For most Americans, Labor Day weekend is the last hurrah of summertime.
It's a chance to kick back with some burgers and beer and embrace or lament the cooler weather coming around the corner.
Contrary to what the governor of Texas tweeted, Labor Day is also a celebration of the wonderful progress that's been made to improve the lives of the working class — things like minimum wage and sick days and overtime and all that good stuff we tend to take for granted.
But your Labor Day weekend probably didn't look like India's:
While we Americans were enjoying the fruits of our own labor battles this year, the largest labor strike in history was going down in India ... and most of us straight up missed it.
According to the BBC, the problems began with the government's new proposed economic growth plan, which they hoped would bring in some more money from foreign investors. (Read: probably mostly tech.) Union leaders, however, saw this is as a "vile conspiracy ... to privatise the public sector and invite foreign capital in some parts of industry," which would further aggravate the country's already rampant issues with poverty and class divide.
So an estimated 180 million Indian workers went on strike on Friday, Sept. 2, 2016, to demand better pay and benefits. Everything from public transportation to government offices to banks to schools and construction sites were forced to close down for the day — leading to an estimated loss of 26,250 crore rupees, or nearly $4 billion U.S. dollars.
Sound familiar?
This isn't the first time in recent memory that Indian labor unions have gone on strike.
Leaders from 11 different Indian unions actually met to discuss the strike about six months ago, and this one was the fourth overall since 2009. They also organized a similar strike on Sept. 2, 2015, one year to the day of this latest event.

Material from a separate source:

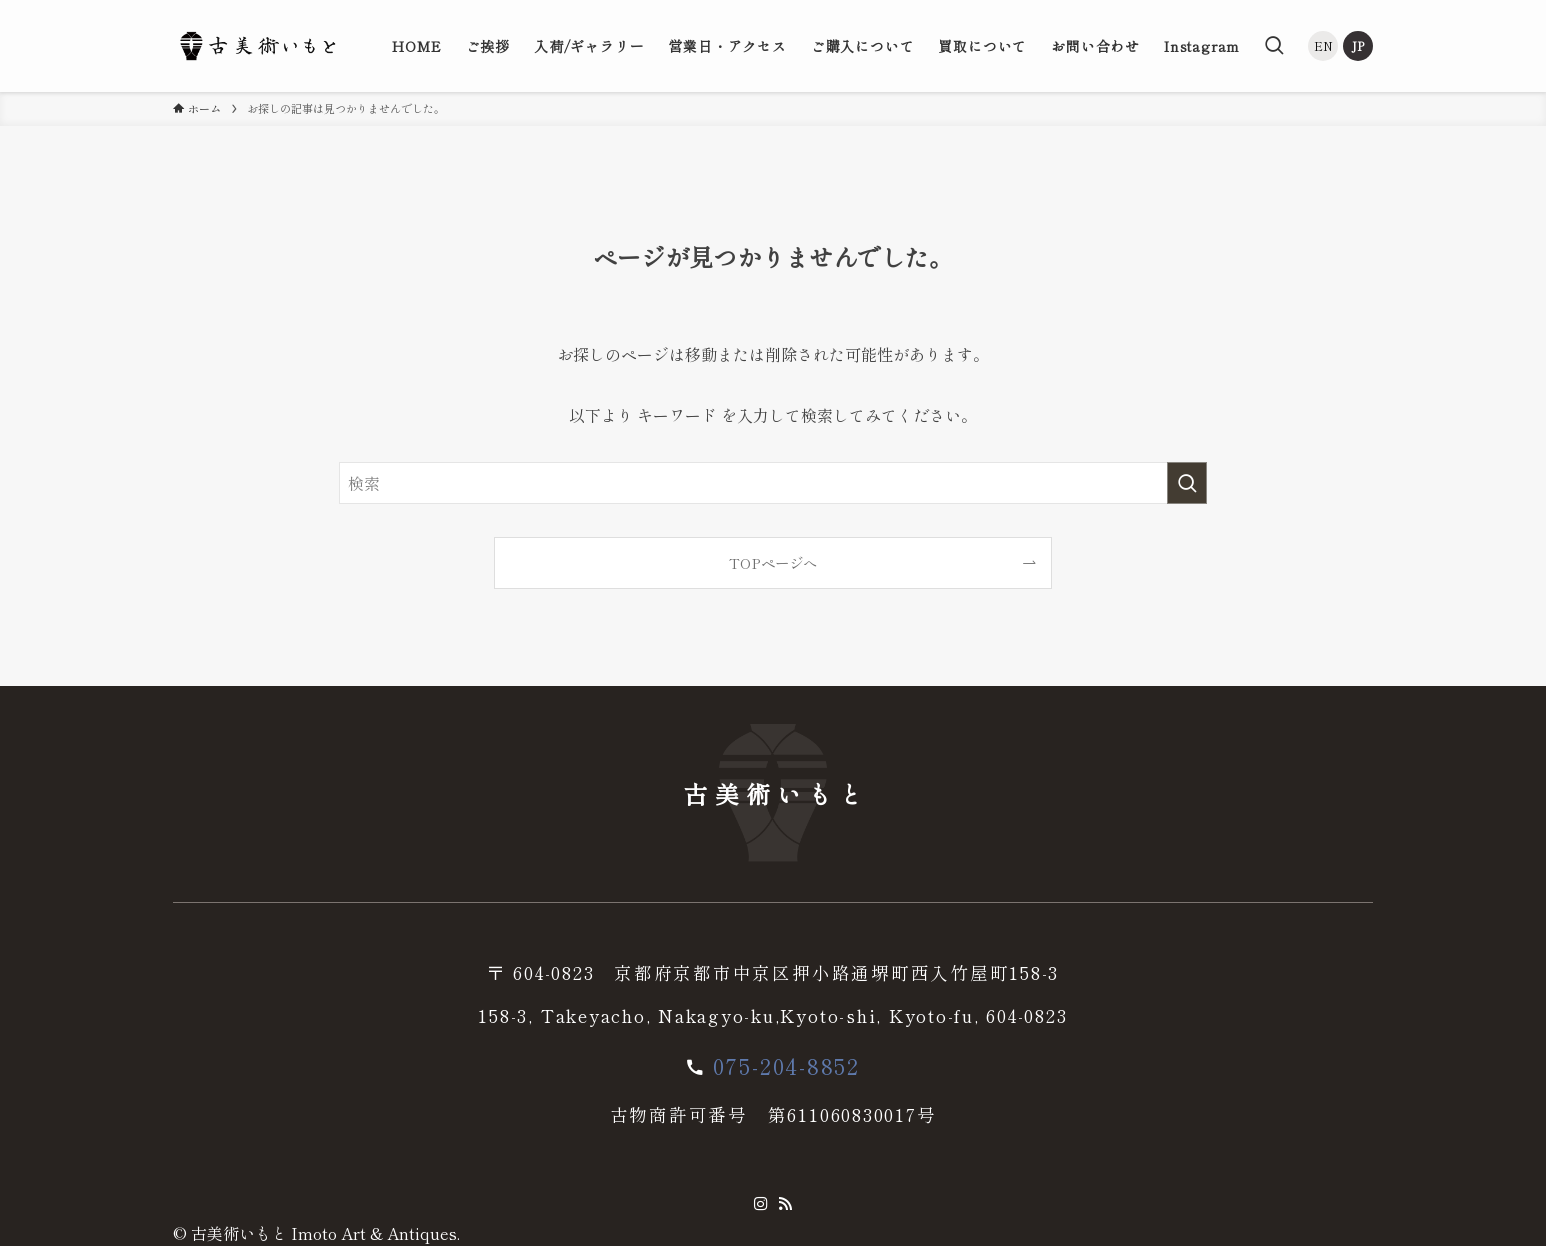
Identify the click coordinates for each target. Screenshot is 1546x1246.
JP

"We have been putting forward our demands for the last five years," said Tapan Sen, general secretary of the Centre of Indian Trade Unions. "But over the last year no minister has even met the trade unions."
Union leaders came up with their latest list of demands in March 2016, and it included government-provided social security and health care and raising the minimum wage from 6,396 rupees per month, or about $96 per month, to 18,000 rupees.
The best they got in terms of negotiation this time around was when Indian Finance Minister Arun Jaitley countered with an offer of a 9,100 rupee minimum wage, or about $136 per month — to which the union reps understandably said, "No deal."
Again: Sound familiar?
Labor Day in the U.S. and International Workers' Day across the globe have been around since the 1880s.
And while we've come a long way, workers around the world are still fighting for the same rights to basic decency in 2016.
The grievances of the Indian laborers who participated in this epic strike are not so different from the issues we're dealing with right here in America, from health care reform to the Fight for $15 to parental leave and beyond, all to satisfy the supposed economic stimuli of offshore funds and top-earner tax cuts that never, ever trickle down.
These same struggles have happened, and keep happening, all across the world.
It's so common that even if you had watched cable news networks over Labor Day weekend, you probably wouldn't have seen anything significant about the labor strike.
Some people might even say that such an event isn't newsworthy anymore if it's the same thing that's been going on for so many years. But I say that's exactly why we should stand in solidarity with the workers in India: If their demands are met, then there's more hope for the rest of us. That is, after all, the whole power of a union.